I'm spending the next couple months in the Seattle/Bremerton area and would love to do some packrafting trips (or multi-day trips- I have a 12' oar rig as well,) or any paddling for that matter! I'm comfortable in class III+/IV- and have a drysuit. I'd love to do some long traverses in the Olympics to the Elwha or the Hoh and float to the ocean.

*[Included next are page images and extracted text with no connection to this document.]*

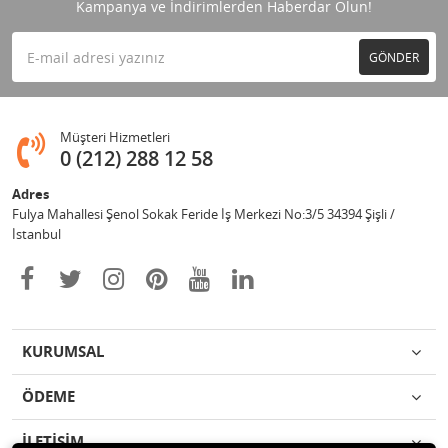
Kampanya ve İndirimlerden Haberdar Olun!
GÖNDER
Müşteri Hizmetleri
0 (212) 288 12 58
Adres
Fulya Mahallesi Şenol Sokak Feride İş Merkezi No:3/5 34394 Şişli /
İstanbul
KURUMSAL
ÖDEME
İLETİŞİM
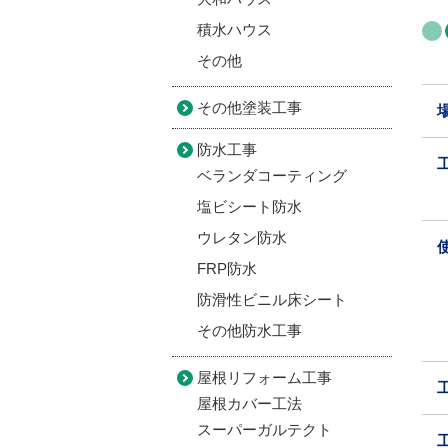
積水ハウス
その他
その他塗装工事
防水工事
ベランダコーティング
塩ビシート防水
ウレタン防水
FRP防水
防滑性ビニル床シート
その他防水工事
屋根リフォーム工事
屋根カバー工法
スーパーガルテクト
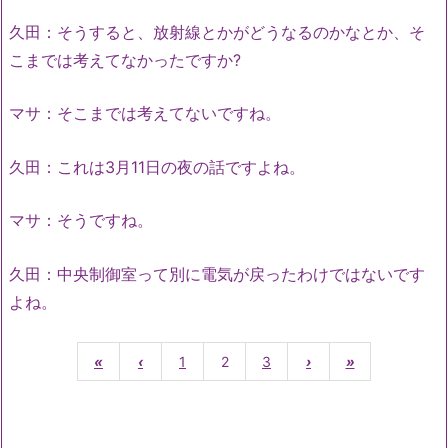
久田：そうすると、放射線とかがどうなるのかなとか、そ
こまでは考えてなかったですか?
マサ：そこまでは考えてないですね。
久田：これは3月11日の夜の話ですよね。
マサ：そうですね。
久田：中央制御室って別に電気が戻ったわけではないです
よね。
«
‹
1
2
3
›
»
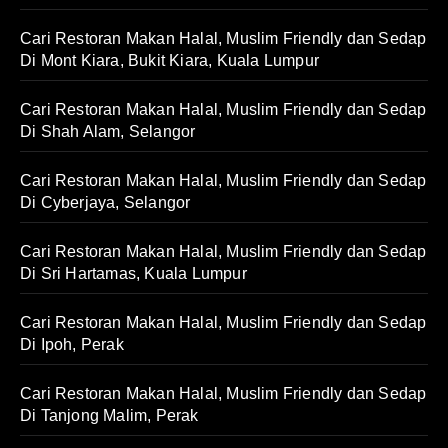
Cari Restoran Makan Halal, Muslim Friendly dan Sedap
Di Mont Kiara, Bukit Kiara, Kuala Lumpur
Cari Restoran Makan Halal, Muslim Friendly dan Sedap
Di Shah Alam, Selangor
Cari Restoran Makan Halal, Muslim Friendly dan Sedap
Di Cyberjaya, Selangor
Cari Restoran Makan Halal, Muslim Friendly dan Sedap
Di Sri Hartamas, Kuala Lumpur
Cari Restoran Makan Halal, Muslim Friendly dan Sedap
Di Ipoh, Perak
Cari Restoran Makan Halal, Muslim Friendly dan Sedap
Di Tanjong Malim, Perak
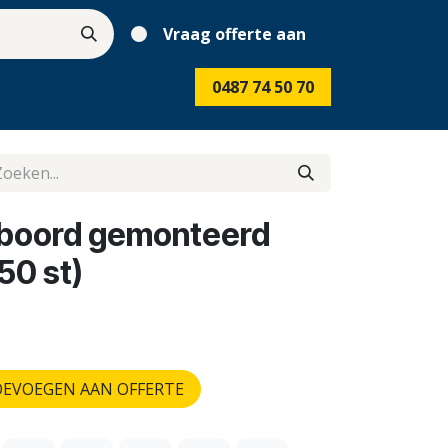
Vraag offerte aan
0487 74 50 70
 boord gemonteerd
50 st)
EVOEGEN AAN OFFERTE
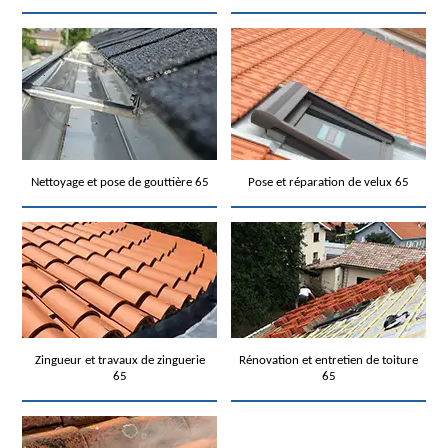
Nettoyage et pose de gouttière 65
Pose et réparation de velux 65
Zingueur et travaux de zinguerie
Rénovation et entretien de toiture
65
65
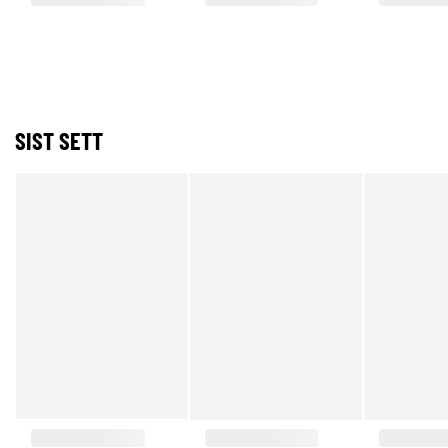
SIST SETT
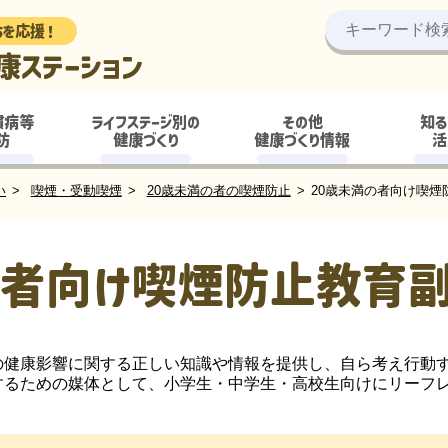
ちを応援！
康ステーション
慣病等
ライフステージ別の
その他
知る
防
健康づくり
健康づくり情報
活
い
喫煙・受動喫煙
20歳未満の者の喫煙防止
20歳未満の者向け喫煙
の者向け喫煙防止教育
健康影響に関する正しい知識や情報を提供し、自ら考え行動す
するための媒体として、小学生・中学生・高校生向けにリーフ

Looking for partners and/or beta!

PM me here. Thanks!


----------



## jakebrown98 (Mar 4, 2008)

Grand Canyon Elwha is serious wilderness whitewater. There is class V and an un-un. I am far from the expert, but my understanding is that is about it as far as overnighters on the O.P. You might contrive an overnight on something like the Hoh. There are a few other easy floats on the west side if memory serves. These could be great for a solo packrafter if you can't find buddies to paddle with. Washington in general is pretty lacking in the overnight river trip department to my knowledge. You should consider looking east for boating too, into the Cascade foothills. The Bennet guide is a great resource.


----------



## DanOrion (Jun 8, 2004)

Packrafting the Hoh (and the river south of it, can't remember the name) would be amazing overnights. Probably only one or two nights to float all the way to the ocean. Bizarre root-ball death strainers abound, but you know what you're doing.

Also...Forks has a good shop for last minute non-paddling related supplies. Worth knowing, because that's about it out there.


----------